To combat this, the commission is looking for "some way to enhance the amount of money that flows into medical schools to do more recruitment," MacKenzie explained. She said she hopes schools can advertise the profession as a way to deeply impact the lives of children.

MacKenzie identified another way in which they hope to reform the system. She said the very nature of the commission, made up of people from different government agencies, public citizens, corrections and probation officials and others, promotes cooperation between the different sectors, so treatment can go beyond just hospital visits or check-ins with probation officers.

What has happened in many cases, MacKenzie said, is that youths are released from the justice system and they return home to the place where their troubles started in the first place. "Returning them to the same dysfunctional neighborhood without a lot of services there could lead to recidivism," she said.

MacKenzie said the commission has looked into implementing a standardized way of assessing each individual's health. A good assessment tool, she said, would look into each area of the child's life and identify where is the greatest risk, and allow a treatment program to be tailored to the individual.

Screening: A First Step

As a means of quickly identifying which youths are at the highest risk when they enter the juvenile justice system, several states, including Michigan, have begun using a screening tool called the Massachusetts Youth Screening Instrument (MAYSI-2), developed by two faculty members at the University of Massachusetts Medical School.

The Juvenile Detention Centers' Association of Pennsylvania (JDCAP) has for four years worked on a project, funded by the Pennsylvania Commission on Crime and Delinquency, to study the effectiveness of the MAYSI-2.

According to a report written by Dr. Elizabeth Cauffman, who has worked as a research consultant for the JDCAP's project, "the MAYSI-2 is intended to serve primarily an 'alerting function' to provide juvenile justice staff with a method of identifying youths in possible need of more in-depth assessments who might otherwise go unnoticed or untreated."

Based on their answers to yes-or-no questions in seven categories, youths are determined to be either below or above certain cut-offs of risk levels. Youths either are determined to be at no risk, in the "Caution" category or in the "Warning" category. The seven categories the MAYSI-2 tests are alcohol/drug use, angry-irritable, depressed-anxious, somatic complaints, suicide ideation, thought disturbance and traumatic experiences.

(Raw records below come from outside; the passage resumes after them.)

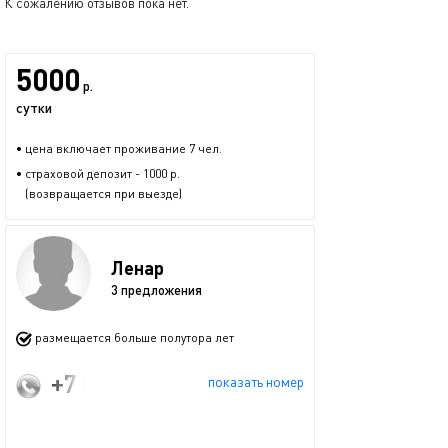
К сожалению отзывов пока нет.
5000
р.
сутки
• цена включает проживание 7 чел.
• страховой депозит - 1000 р.
(возвращается при выезде)
Ленар
3 предложения
размещается больше полутора лет
+7 (906) 333-88-30
показать номер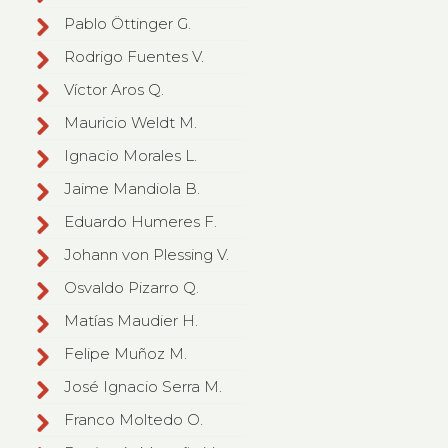
Pablo Öttinger G.
Rodrigo Fuentes V.
Víctor Aros Q.
Mauricio Weldt M.
Ignacio Morales L.
Jaime Mandiola B.
Eduardo Humeres F.
Johann von Plessing V.
Osvaldo Pizarro Q.
Matías Maudier H.
Felipe Muñoz M.
José Ignacio Serra M.
Franco Moltedo O.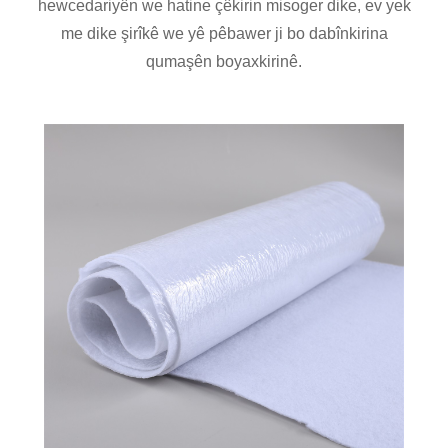
hewcedariyên we hatine çêkirin misoger dike, ev yek
me dike şirîkê we yê pêbawer ji bo dabînkirina
qumaşên boyaxkirinê.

According to Melissa Valentine, the director of the mental health project at JDCAP, detention centers in Pennsylvania are required to follow up with any youth that falls into the caution or warning categories. Depending on the resources available to the detention center, appropriate treatment is then identified.

Four years into the project, Pennsylvania has a solid sense of the number of youths in the justice system that ought to receive treatment. For example, about 35 percent of girls in juvenile justice think about suicide, compared to just under 20 percent of boys. And 55 percent of girls were determined to be depressed or anxious, compared to 35 percent of boys.

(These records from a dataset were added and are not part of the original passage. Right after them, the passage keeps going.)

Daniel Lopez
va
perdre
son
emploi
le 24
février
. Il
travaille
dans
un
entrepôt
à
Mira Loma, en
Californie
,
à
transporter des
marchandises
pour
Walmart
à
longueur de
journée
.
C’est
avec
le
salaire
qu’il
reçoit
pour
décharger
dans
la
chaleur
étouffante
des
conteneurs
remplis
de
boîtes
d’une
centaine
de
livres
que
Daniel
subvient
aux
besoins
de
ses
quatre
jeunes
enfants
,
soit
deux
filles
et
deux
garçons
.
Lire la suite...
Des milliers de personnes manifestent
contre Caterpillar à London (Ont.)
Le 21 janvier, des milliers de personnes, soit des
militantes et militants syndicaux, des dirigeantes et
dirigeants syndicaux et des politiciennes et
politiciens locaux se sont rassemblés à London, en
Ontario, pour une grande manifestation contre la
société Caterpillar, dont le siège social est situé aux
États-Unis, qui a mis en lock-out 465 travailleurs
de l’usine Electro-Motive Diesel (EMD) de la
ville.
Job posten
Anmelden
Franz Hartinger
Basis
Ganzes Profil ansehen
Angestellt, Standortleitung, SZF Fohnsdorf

The next step for the JDCAP is to continue to devise ways in which the numbers can be used to provide better treatment. According to Valentine, the professors who developed the MAYSI-2 are in the process of studying the impact that the tool has had and the ways to use it to provide better services.

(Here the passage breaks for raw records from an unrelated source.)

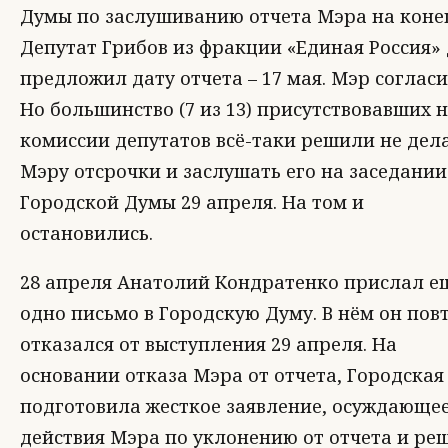
Думы по заслушиванию отчета Мэра на конец
Депутат Грибов из фракции «Единая Россия»
предложил дату отчета – 17 мая. Мэр согласи
Но большинство (7 из 13) присутствовавших 
комиссии депутатов всё-таки решили не дел
Мэру отсрочки и заслушать его на заседании
Городской Думы 29 апреля. На том и
остановились.
28 апреля Анатолий Кондратенко прислал е
одно письмо в Городскую Думу. В нём он пов
отказался от выступления 29 апреля. На
основании отказа Мэра от отчета, Городская
подготовила жесткое заявление, осуждающе
действия Мэра по уклонению от отчета и ре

While states like Michigan and Pennsylvania plan for reform and test new tools, advocates like McParland continue to apply the pressure. And MACED is playing a role in advocating for that change as well. They have recently begun a program, funded by the W.K. Kellogg Foundation, to, according to a recent press release, "identify and advocate for needed reforms."

They are studying detention facilities around the state and analyzing public policy. "They have an important voice," said MacKenzie, "to tell government what it needs to do."

And armed with the results of the mental health commission's report, they're doing it.